Response of human bronchial organotypic culture to mainstream cigarette smoke exposure

R. Kostadinova, C. Mathis, S. Frentzel, D. Kuehn, S. Majeed, C. Merg, A. Elamin, E. Guedj, R. Dulize, Y. Xiang, P. Leroy, M.C. Peitsch, J. Hoeng / Philip Morris International Research and Development, Philip Morris, Switzerland


R. Kostadinova, Philip Morris International Research and Development

OpenTox Euro 2014 Poster: Human bronchial organotypic culture

The goal of our study is to combine a state-of-the art systems toxicology approaches with a relevant human in vitro airway model which mimics closely the in vivo situation (C.Mathis et al., 2013) to investigate the impact of direct cigarette smoke (CS) exposure on respiratory tract epithelium tissues. Additionally we aim to determine the robustness of our study design by analysing multiple end points of two batches of airway tissue cultures exposed in the same way to separate mainstream CS exposures. We used differentiated human bronchial epithelial tissue model (EpiAirwayTM, MatTek®) produced by culturing human primary cells at the air-liquid interface. This tissue culture consist of basal cells, mucus secreting cells and ciliated cells and show an in vivo-like structure.
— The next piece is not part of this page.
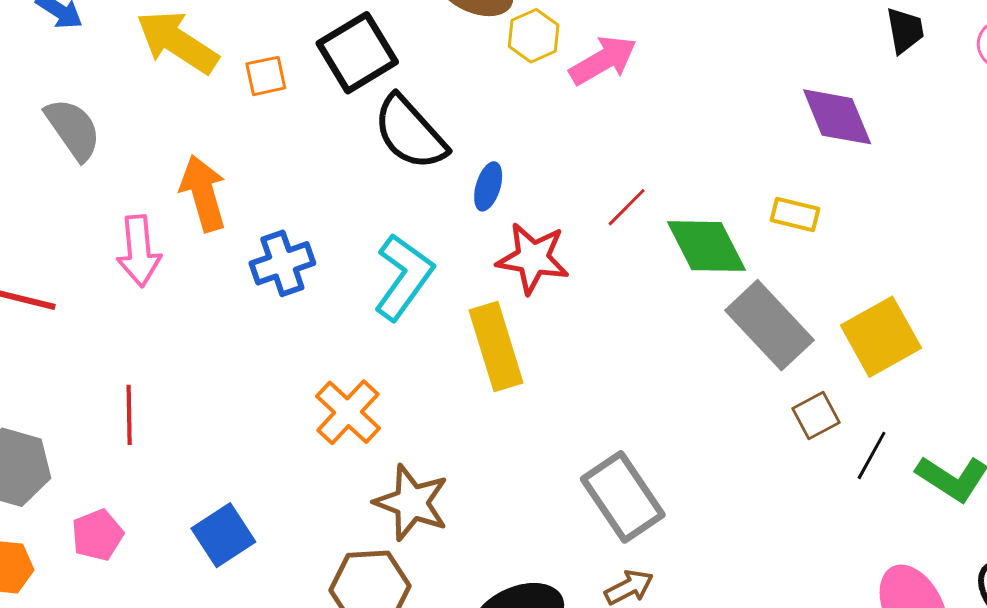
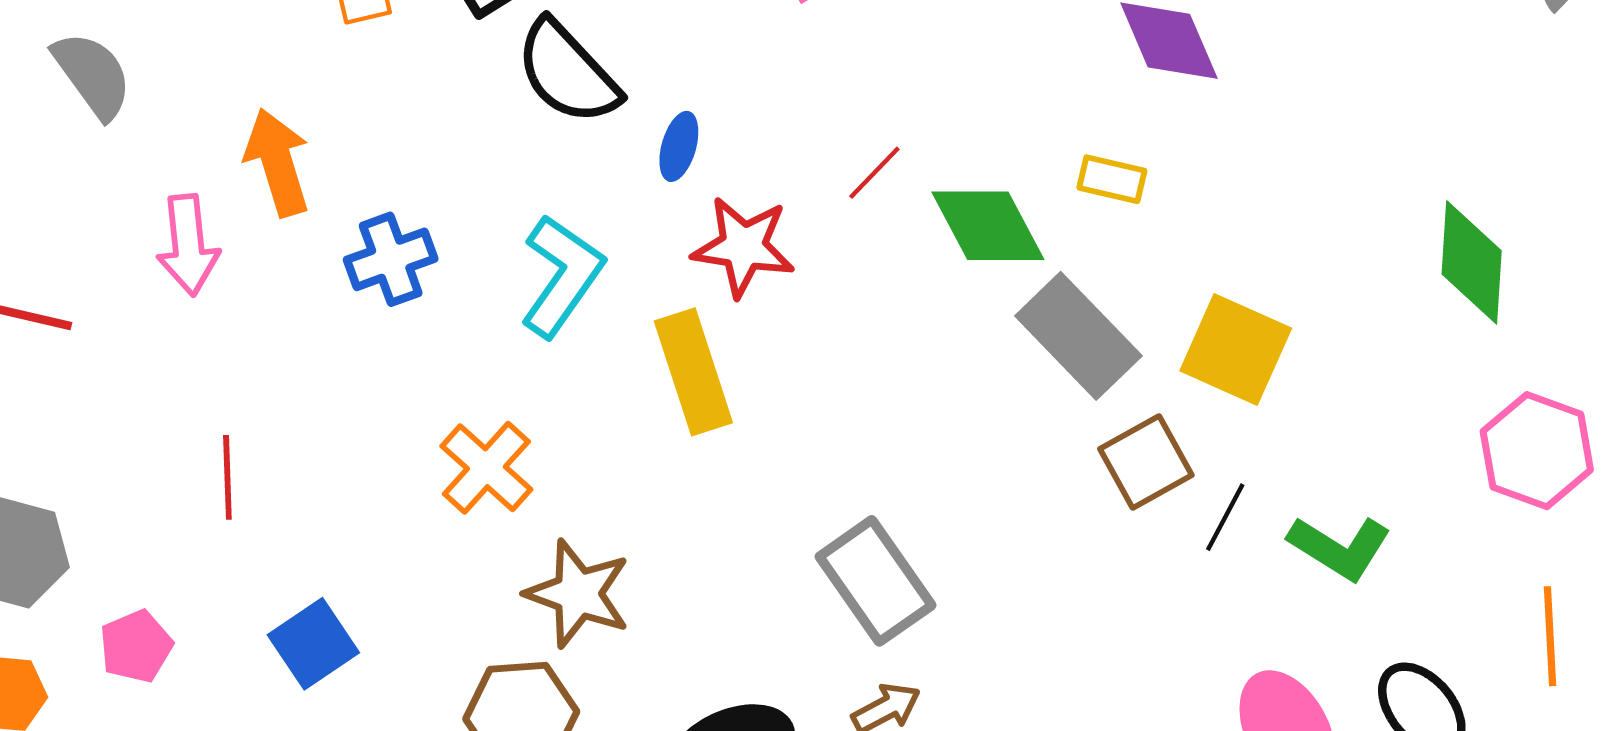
yellow square: (881, 337) -> (1236, 350), turned -36
red line: (129, 415) -> (227, 477), moved
brown square: (816, 415) -> (1146, 462), size x1.4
Bronchial organotypic epithelial tissue culture was exposed for 28 min at the air-liquid interface to fresh air or to 8%/15% (vol/vol with air) diluted mainstream CS (reference cigarette 3R4F; Health Canada smoking regimen and nicotine doses of 0.15mg/L/0.25mg/L). Different endpoints (adenylate kinase (AK) assay, cytochrome P450 CYP1A1/CYP1B1 activity, histology/immunostaining, pro-inflammatory markers release and gene expression) were then collected at 4h, 24h, 48h and 72h after exposure to assess time- and dose-dependent effect of whole CS exposure.

Our results demonstrated that 15% of CS induced cytotoxicity in the bronchial tissues measured by the release of AK in the media at 24h, 48h and 72h post-exposure times. Histological and immunohistochemical analysis showed that 3R4F induced dose- and time- dependent bronchial tissue damage characterized with reduction of the tissue thickness and decrease of the number of proliferating and ciliated cells.
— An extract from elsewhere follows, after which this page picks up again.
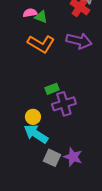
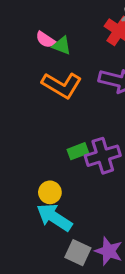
pink semicircle: (30, 13) -> (46, 40), turned -136
purple cross: (64, 104) -> (103, 156), moved

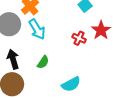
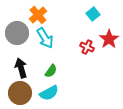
cyan semicircle: (71, 84) -> (49, 93), moved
Furthermore CS induced time- and dose-dependent increase of the CYP1A1/1B1 activities (at 48h and 72h post-exposure time points) and of the release of pro-inflammatory mediators such as VEGF, MMP-1, MMP-9, GM-CSF, IL-1α, IL-6, IL-8, IP-10, sICAM-1, TNF-α and GRO at 24h, 48h and 72h post-exposure time points). Transcriptomic analyses combined with quantitative biological network modeling indentified biological processes (e.g. inflammation, proliferation and cellular stress) which were triggered by acute CS exposure in the bronchial tissue culture at various post-exposure time points.

Finally, good reproducibility of the obtained results (AK assay, CYP1A1/CYP1B1 activity, pro-inflammatory markers release and gene expression) was observed in two independent experiments.
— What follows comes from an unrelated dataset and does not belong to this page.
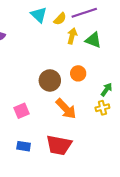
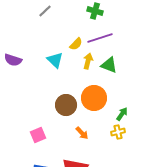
cyan triangle: (39, 15) -> (55, 60), moved
orange circle: (78, 73) -> (94, 98), size x1.6
orange arrow: (66, 109) -> (82, 133), size x0.6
The described study and the reproducible data obtained from two independent experiments suggest that combining biological end points, large scale molecular measurements and computational method is a powerful approach to assess CS effect using a relevant in vitro model such as bronchial epithelial tissue culture exposed at the air-liquid interface.